Data for processing:
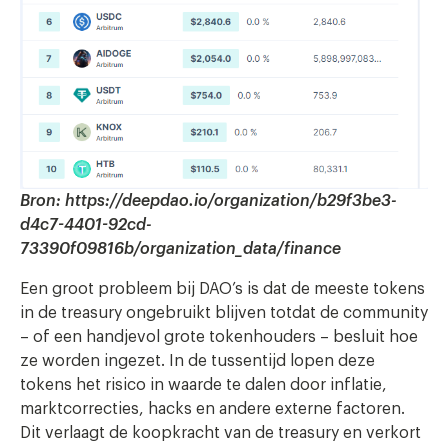
Bron: https://deepdao.io/organization/b29f3be3-
d4c7-4401-92cd-
73390f09816b/organization_data/finance
Een groot probleem bij DAO’s is dat de meeste tokens
in de treasury ongebruikt blijven totdat de community
– of een handjevol grote tokenhouders – besluit hoe
ze worden ingezet. In de tussentijd lopen deze
tokens het risico in waarde te dalen door inflatie,
marktcorrecties, hacks en andere externe factoren.
Dit verlaagt de koopkracht van de treasury en verkort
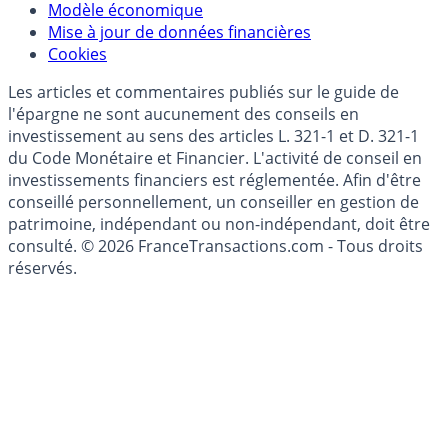
Modèle économique
Mise à jour de données financières
Cookies
Les articles et commentaires publiés sur le guide de
l'épargne ne sont aucunement des conseils en
investissement au sens des articles L. 321-1 et D. 321-1
du Code Monétaire et Financier. L'activité de conseil en
investissements financiers est réglementée. Afin d'être
conseillé personnellement, un conseiller en gestion de
patrimoine, indépendant ou non-indépendant, doit être
consulté. © 2026 FranceTransactions.com - Tous droits
réservés.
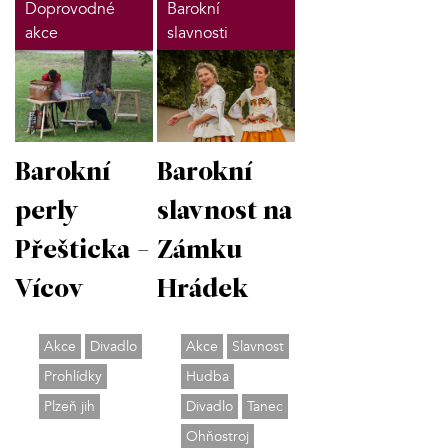
Doprovodné
Barokní
akce
slavnosti
Barokní
Barokní
perly
slavnost na
Přešticka -
Zámku
Vícov
Hrádek
Akce
Divadlo
Akce
Slavnost
Prohlídky
Hudba
Plzeň jih
Divadlo
Tanec
Ohňostroj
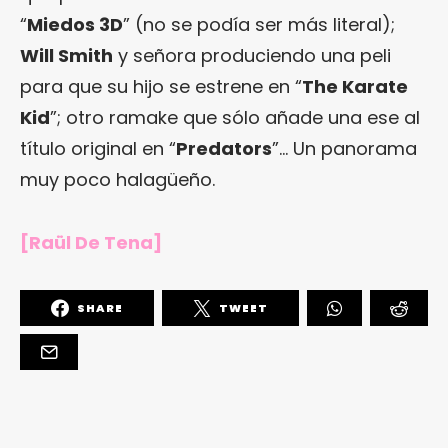
“
Miedos 3D
” (no se podía ser más literal);
Will Smith
y señora produciendo una peli
para que su hijo se estrene en “
The Karate
Kid
”; otro ramake que sólo añade una ese al
título original en “
Predators
”… Un panorama
muy poco halagüeño.
[Raül De Tena]
SHARE
TWEET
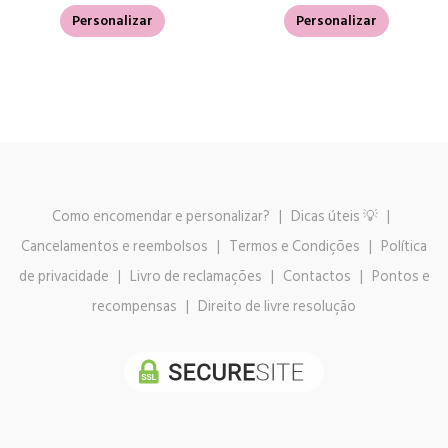
Personalizar
Personalizar
Como encomendar e personalizar?
|
Dicas úteis 💡
|
Cancelamentos e reembolsos
|
Termos e Condições
|
Política
de privacidade
|
Livro de reclamações
|
Contactos
|
Pontos e
recompensas
|
Direito de livre resolução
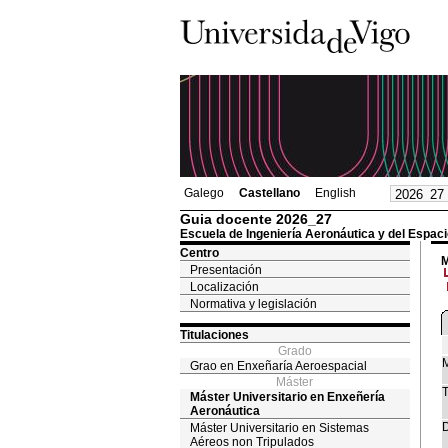
Galego
Castellano
English
Guia docente 2026_27
Escuela de Ingeniería Aeronáutica y del Espaci
Centro
M
Presentación
Localización
Normativa y legislación
Titulaciones
Grado
M
Grao en Enxeñaría Aeroespacial
Máster
T
Máster Universitario en Enxeñería
Aeronáutica
D
Máster Universitario en Sistemas
Aéreos non Tripulados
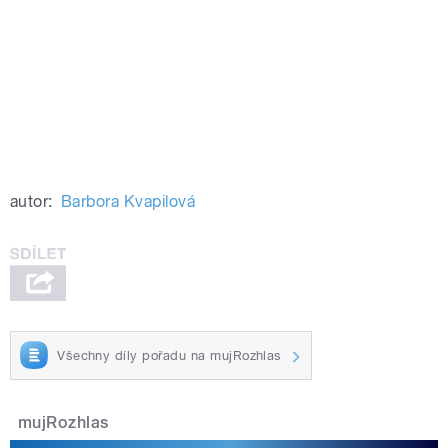
autor:
Barbora Kvapilová
Všechny díly pořadu na mujRozhlas
mujRozhlas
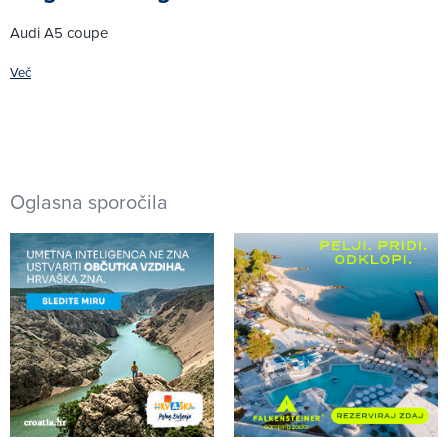
Audi A5 coupe
Več
Oglasna sporočila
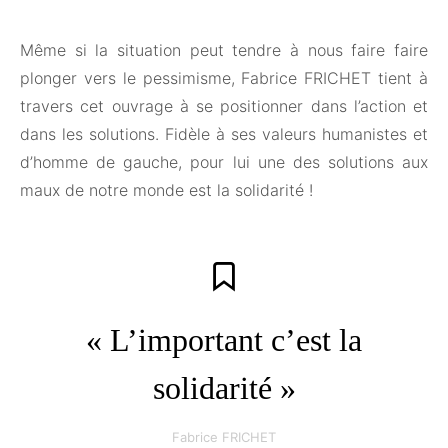
Même si la situation peut tendre à nous faire faire
plonger vers le pessimisme, Fabrice FRICHET tient à
travers cet ouvrage à se positionner dans l’action et
dans les solutions. Fidèle à ses valeurs humanistes et
d’homme de gauche, pour lui une des solutions aux
maux de notre monde est la solidarité !
« L’important c’est la
solidarité »
Fabrice FRICHET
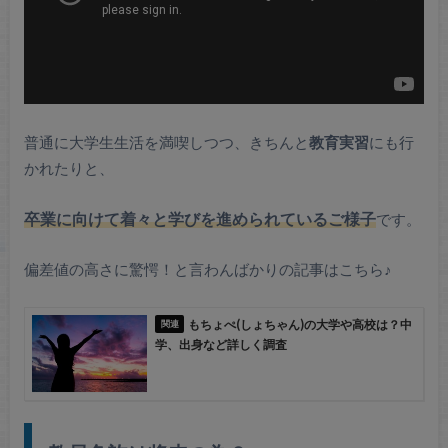
普通に大学生生活を満喫しつつ、きちんと
教育実習
にも行
かれたりと、
卒業に向けて着々と学びを進められているご様子
です。
偏差値の高さに驚愕！と言わんばかりの記事はこちら♪
もちょぺ(しょちゃん)の大学や高校は？中
学、出身など詳しく調査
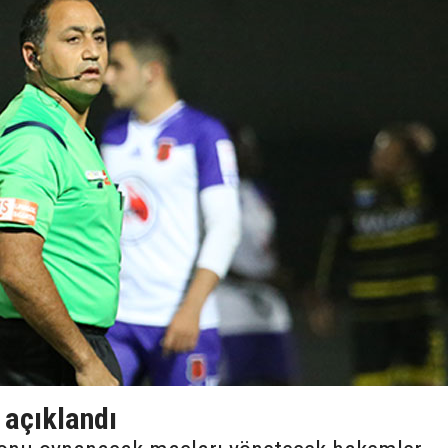
 açıklandı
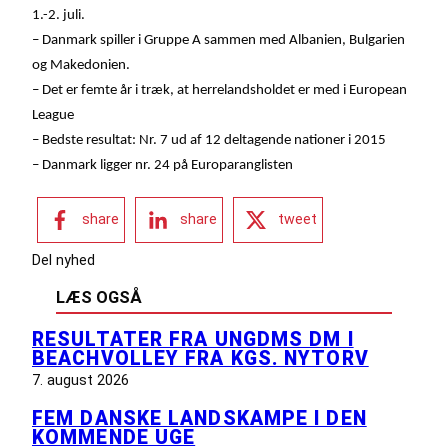
1.-2. juli.
– Danmark spiller i Gruppe A sammen med Albanien, Bulgarien
og Makedonien.
– Det er femte år i træk, at herrelandsholdet er med i European
League
– Bedste resultat: Nr. 7 ud af 12 deltagende nationer i 2015
– Danmark ligger nr. 24 på Europaranglisten
share
share
tweet
Del nyhed
LÆS OGSÅ
RESULTATER FRA UNGDMS DM I
BEACHVOLLEY FRA KGS. NYTORV
7. august 2026
FEM DANSKE LANDSKAMPE I DEN
KOMMENDE UGE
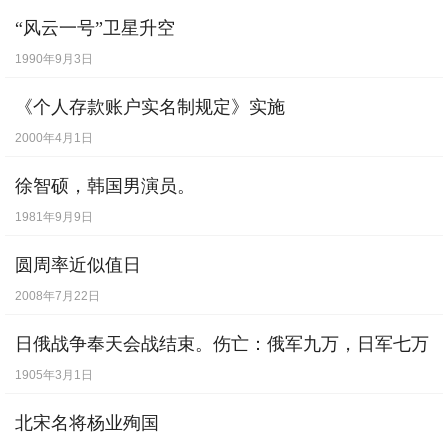
“风云一号”卫星升空
1990年9月3日
《个人存款账户实名制规定》实施
2000年4月1日
徐智硕，韩国男演员。
1981年9月9日
圆周率近似值日
2008年7月22日
日俄战争奉天会战结束。伤亡：俄军九万，日军七万
1905年3月1日
北宋名将杨业殉国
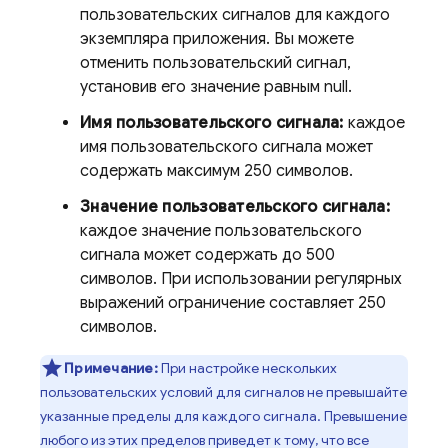
пользовательских сигналов для каждого
экземпляра приложения. Вы можете
отменить пользовательский сигнал,
установив его значение равным null.
Имя пользовательского сигнала:
каждое
имя пользовательского сигнала может
содержать максимум 250 символов.
Значение пользовательского сигнала:
каждое значение пользовательского
сигнала может содержать до 500
символов. При использовании регулярных
выражений ограничение составляет 250
символов.
Примечание:
При настройке нескольких
пользовательских условий для сигналов не превышайте
указанные пределы для каждого сигнала. Превышение
любого из этих пределов приведет к тому, что все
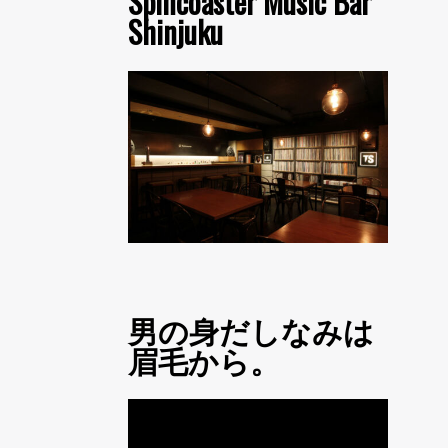
Spincoaster Music Bar
Shinjuku
男の身だしなみは
眉毛から。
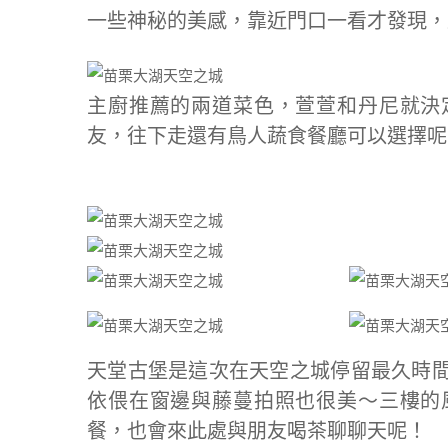
一些神秘的美感，靠近門口一看才發現，
主廚推薦的兩道菜色，萱萱和丹尼就決
友，往下走還有鳥人蔬食餐廳可以選擇呢
天堂古堡是這次在天空之城停留最久時
依偎在窗邊與藤蔓拍照也很美～三樓的
餐，也會來此處與朋友喝茶聊聊天呢！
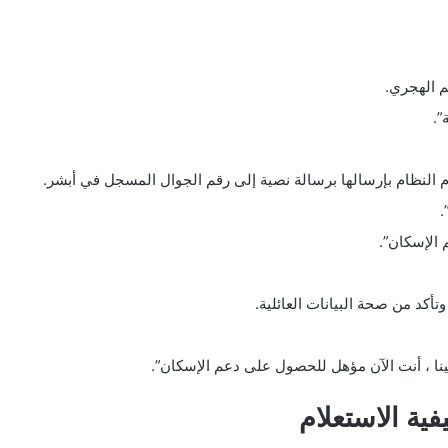
يم الهجري.
”.
 النظام بإرسالها برسالة نصية إلى رقم الجوال المسجل في أبشر.
.
 الإسكان”.
تأكد من صحة البيانات العائلية.
نا ، أنت الآن مؤهل للحصول على دعم الإسكان”.
ية الاستعلام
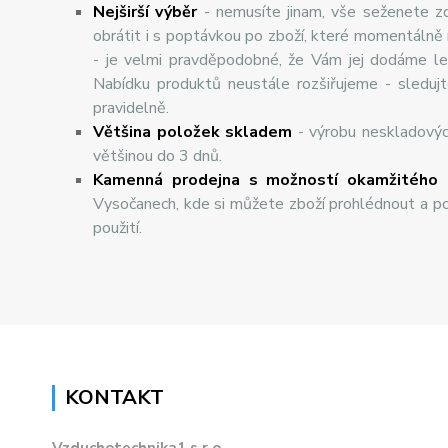
Nej
š
ir
ší
v
ý
b
ě
r
- nemusíte jinam, vše seženete z
obrátit i s poptávkou po zboží, které momentálně
- je velmi pravděpodobné, že Vám jej dodáme lev
Nabídku produktů neustále rozšiřujeme - sleduj
pravidelně.
Většina položek skladem
- výrobu neskladový
většinou do 3 dnů.
Kamenná prodejna s možností okamžitého 
Vysočanech, kde si můžete zboží prohlédnout a po
použití.
KONTAKT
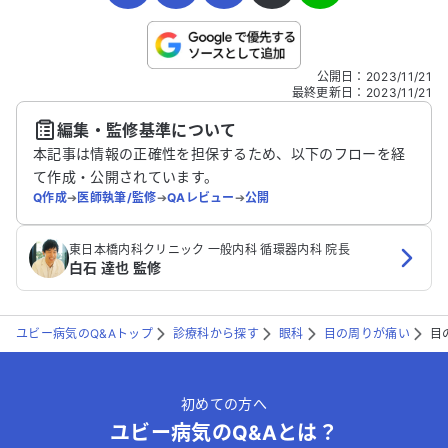
こちらは送信専用のフォームです。氏名やご自身の病気の詳細な
公開日
：
2023/11/21
どの個人情報は入れないでください。
最終更新日
：
2023/11/21
編集・監修基準について
送信する
本記事は情報の正確性を担保するため、以下のフローを経
て作成・公開されています。
Q作成
➔
医師執筆/監修
➔
QAレビュー
➔
公開
東日本橋内科クリニック 一般内科 循環器内科 院長
白石 達也 監修
ユビー病気のQ&Aトップ
診療科から探す
眼科
目の周りが痛い
目
初めての方へ
ユビー病気のQ&Aとは？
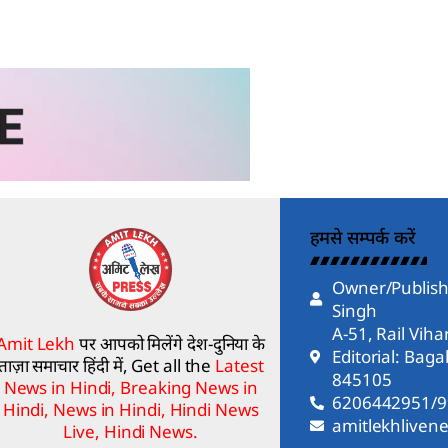
हमसे सम्पर्क करें
Owner/Publish
Singh
A-51, Rail Vih
Amit Lekh
पर आपको मिलेंगे देश-दुनिया के
Editorial: Bag
ताज़ा समाचार हिंदी में, Get all the
Latest
845105
News in Hindi, Breaking News in
6206442951/
Hindi, News in Hindi, Hindi News
amitlekhlive
Live, Hindi News.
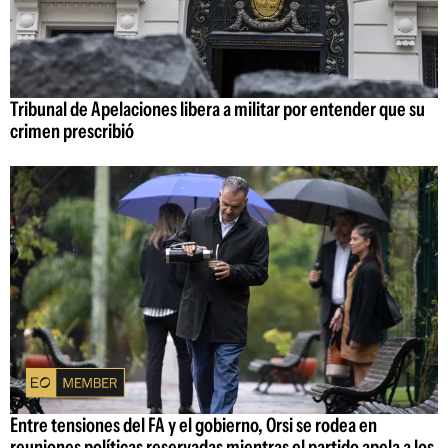
Tribunal de Apelaciones libera a militar por entender que su
crimen prescribió
Entre tensiones del FA y el gobierno, Orsi se rodea en
reuniones políticas reservadas mientras el partido apela a los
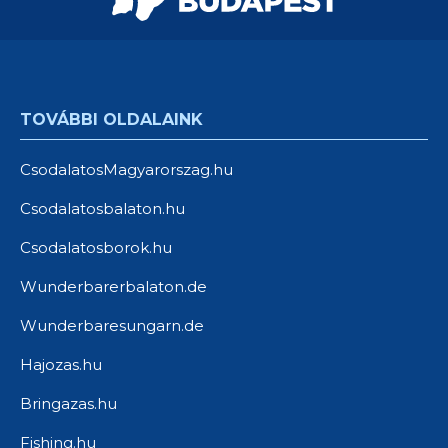
TOVÁBBI OLDALAINK
CsodalatosMagyarorszag.hu
Csodalatosbalaton.hu
Csodalatosborok.hu
Wunderbarerbalaton.de
Wunderbaresungarn.de
Hajozas.hu
Bringazas.hu
Fishing.hu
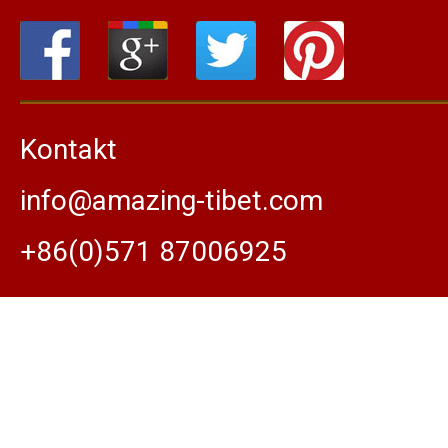
Kontakt
info@amazing-tibet.com
+86(0)571 87006925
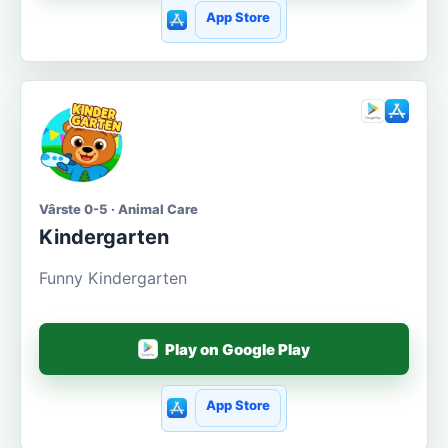
App Store
Vârste 0-5 · Animal Care
Kindergarten
Funny Kindergarten
Play on Google Play
App Store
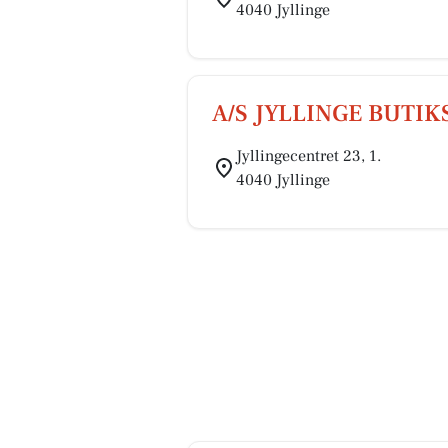
4040 Jyllinge
A/S JYLLINGE BUTI
Jyllingecentret 23, 1.
4040 Jyllinge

Assignment:
The reply should hold every line of the material above, unchanged, and no pictures.

Response for this exercise:
Bron: https://deepdao.io/organization/b29f3be3-
d4c7-4401-92cd-
73390f09816b/organization_data/finance
Een groot probleem bij DAO’s is dat de meeste tokens
in de treasury ongebruikt blijven totdat de community
– of een handjevol grote tokenhouders – besluit hoe
ze worden ingezet. In de tussentijd lopen deze
tokens het risico in waarde te dalen door inflatie,
marktcorrecties, hacks en andere externe factoren.
Dit verlaagt de koopkracht van de treasury en verkort
Modèle économique
Mise à jour de données financières
Cookies
Les articles et commentaires publiés sur le guide de
l'épargne ne sont aucunement des conseils en
investissement au sens des articles L. 321-1 et D. 321-1
du Code Monétaire et Financier. L'activité de conseil en
investissements financiers est réglementée. Afin d'être
conseillé personnellement, un conseiller en gestion de
patrimoine, indépendant ou non-indépendant, doit être
consulté. © 2026 FranceTransactions.com - Tous droits
réservés.
Doprovodné
Barokní
akce
slavnosti
Barokní
Barokní
perly
slavnost na
Přešticka -
Zámku
Vícov
Hrádek
Akce
Divadlo
Akce
Slavnost
Prohlídky
Hudba
Plzeň jih
Divadlo
Tanec
Ohňostroj
“
Miedos 3D
” (no se podía ser más literal);
Will Smith
y señora produciendo una peli
para que su hijo se estrene en “
The Karate
Kid
”; otro ramake que sólo añade una ese al
título original en “
Predators
”… Un panorama
muy poco halagüeño.
[Raül De Tena]
SHARE
TWEET
Personalizar
Personalizar
Como encomendar e personalizar?
|
Dicas úteis 💡
|
Cancelamentos e reembolsos
|
Termos e Condições
|
Política
de privacidade
|
Livro de reclamações
|
Contactos
|
Pontos e
recompensas
|
Direito de livre resolução
Galego
Castellano
English
Guia docente 2026_27
Escuela de Ingeniería Aeronáutica y del Espaci
Centro
M
Presentación
Localización
Normativa y legislación
Titulaciones
Grado
M
Grao en Enxeñaría Aeroespacial
Máster
T
Máster Universitario en Enxeñería
Aeronáutica
D
Máster Universitario en Sistemas
Aéreos non Tripulados
autor:
Barbora Kvapilová
Všechny díly pořadu na mujRozhlas
mujRozhlas
Audi A5 coupe
Več
Oglasna sporočila
Même si la situation peut tendre à nous faire faire
plonger vers le pessimisme, Fabrice FRICHET tient à
travers cet ouvrage à se positionner dans l’action et
dans les solutions. Fidèle à ses valeurs humanistes et
d’homme de gauche, pour lui une des solutions aux
maux de notre monde est la solidarité !
« L’important c’est la
solidarité »
Fabrice FRICHET
普通に大学生生活を満喫しつつ、きちんと
教育実習
にも行
かれたりと、
卒業に向けて着々と学びを進められているご様子
です。
偏差値の高さに驚愕！と言わんばかりの記事はこちら♪
もちょぺ(しょちゃん)の大学や高校は？中
学、出身など詳しく調査
 açıklandı
1.-2. juli.
– Danmark spiller i Gruppe A sammen med Albanien, Bulgarien
og Makedonien.
– Det er femte år i træk, at herrelandsholdet er med i European
League
– Bedste resultat: Nr. 7 ud af 12 deltagende nationer i 2015
– Danmark ligger nr. 24 på Europaranglisten
share
share
tweet
Del nyhed
LÆS OGSÅ
RESULTATER FRA UNGDMS DM I
BEACHVOLLEY FRA KGS. NYTORV
7. august 2026
FEM DANSKE LANDSKAMPE I DEN
KOMMENDE UGE
“风云一号”卫星升空
1990年9月3日
《个人存款账户实名制规定》实施
2000年4月1日
徐智硕，韩国男演员。
1981年9月9日
圆周率近似值日
2008年7月22日
日俄战争奉天会战结束。伤亡：俄军九万，日军七万
1905年3月1日
北宋名将杨业殉国
пользовательских сигналов для каждого
экземпляра приложения. Вы можете
отменить пользовательский сигнал,
установив его значение равным null.
Имя пользовательского сигнала:
каждое
имя пользовательского сигнала может
содержать максимум 250 символов.
Значение пользовательского сигнала:
каждое значение пользовательского
сигнала может содержать до 500
символов. При использовании регулярных
выражений ограничение составляет 250
символов.
Примечание:
При настройке нескольких
пользовательских условий для сигналов не превышайте
указанные пределы для каждого сигнала. Превышение
любого из этих пределов приведет к тому, что все
Spincoaster Music Bar
Shinjuku
男の身だしなみは
眉毛から。
一些神秘的美感，靠近門口一看才發現，
主廚推薦的兩道菜色，萱萱和丹尼就決
友，往下走還有鳥人蔬食餐廳可以選擇呢
天堂古堡是這次在天空之城停留最久時
依偎在窗邊與藤蔓拍照也很美～三樓的
餐，也會來此處與朋友喝茶聊聊天呢！
يم الهجري.
”.
 النظام بإرسالها برسالة نصية إلى رقم الجوال المسجل في أبشر.
.
 الإسكان”.
تأكد من صحة البيانات العائلية.
نا ، أنت الآن مؤهل للحصول على دعم الإسكان”.
ية الاستعلام
Nej
š
ir
ší
v
ý
b
ě
r
- nemusíte jinam, vše seženete z
obrátit i s poptávkou po zboží, které momentálně
- je velmi pravděpodobné, že Vám jej dodáme lev
Nabídku produktů neustále rozšiřujeme - sleduj
pravidelně.
Většina položek skladem
- výrobu neskladový
většinou do 3 dnů.
Kamenná prodejna s možností okamžitého 
Vysočanech, kde si můžete zboží prohlédnout a po
použití.
KONTAKT
こちらは送信専用のフォームです。氏名やご自身の病気の詳細な
公開日
：
2023/11/21
どの個人情報は入れないでください。
最終更新日
：
2023/11/21
編集・監修基準について
送信する
本記事は情報の正確性を担保するため、以下のフローを経
て作成・公開されています。
Q作成
➔
医師執筆/監修
➔
QAレビュー
➔
公開
東日本橋内科クリニック 一般内科 循環器内科 院長
白石 達也 監修
ユビー病気のQ&Aトップ
診療科から探す
眼科
目の周りが痛い
目
初めての方へ
ユビー病気のQ&Aとは？
हमसे सम्पर्क करें
Owner/Publish
Singh
A-51, Rail Vih
Amit Lekh
पर आपको मिलेंगे देश-दुनिया के
Editorial: Bag
ताज़ा समाचार हिंदी में, Get all the
Latest
845105
News in Hindi, Breaking News in
6206442951/
Hindi, News in Hindi, Hindi News
amitlekhlive
Live, Hindi News.
Tribunal de Apelaciones libera a militar por entender que su
crimen prescribió
Entre tensiones del FA y el gobierno, Orsi se rodea en
reuniones políticas reservadas mientras el partido apela a los
TOVÁBBI OLDALAINK
CsodalatosMagyarorszag.hu
Csodalatosbalaton.hu
Csodalatosborok.hu
Wunderbarerbalaton.de
Wunderbaresungarn.de
Hajozas.hu
Bringazas.hu
Fishing.hu
Kontakt
info@amazing-tibet.com
+86(0)571 87006925
App Store
Vârste 0-5 · Animal Care
Kindergarten
Funny Kindergarten
Play on Google Play
App Store
4040 Jyllinge
A/S JYLLINGE BUTI
Jyllingecentret 23, 1.
4040 Jyllinge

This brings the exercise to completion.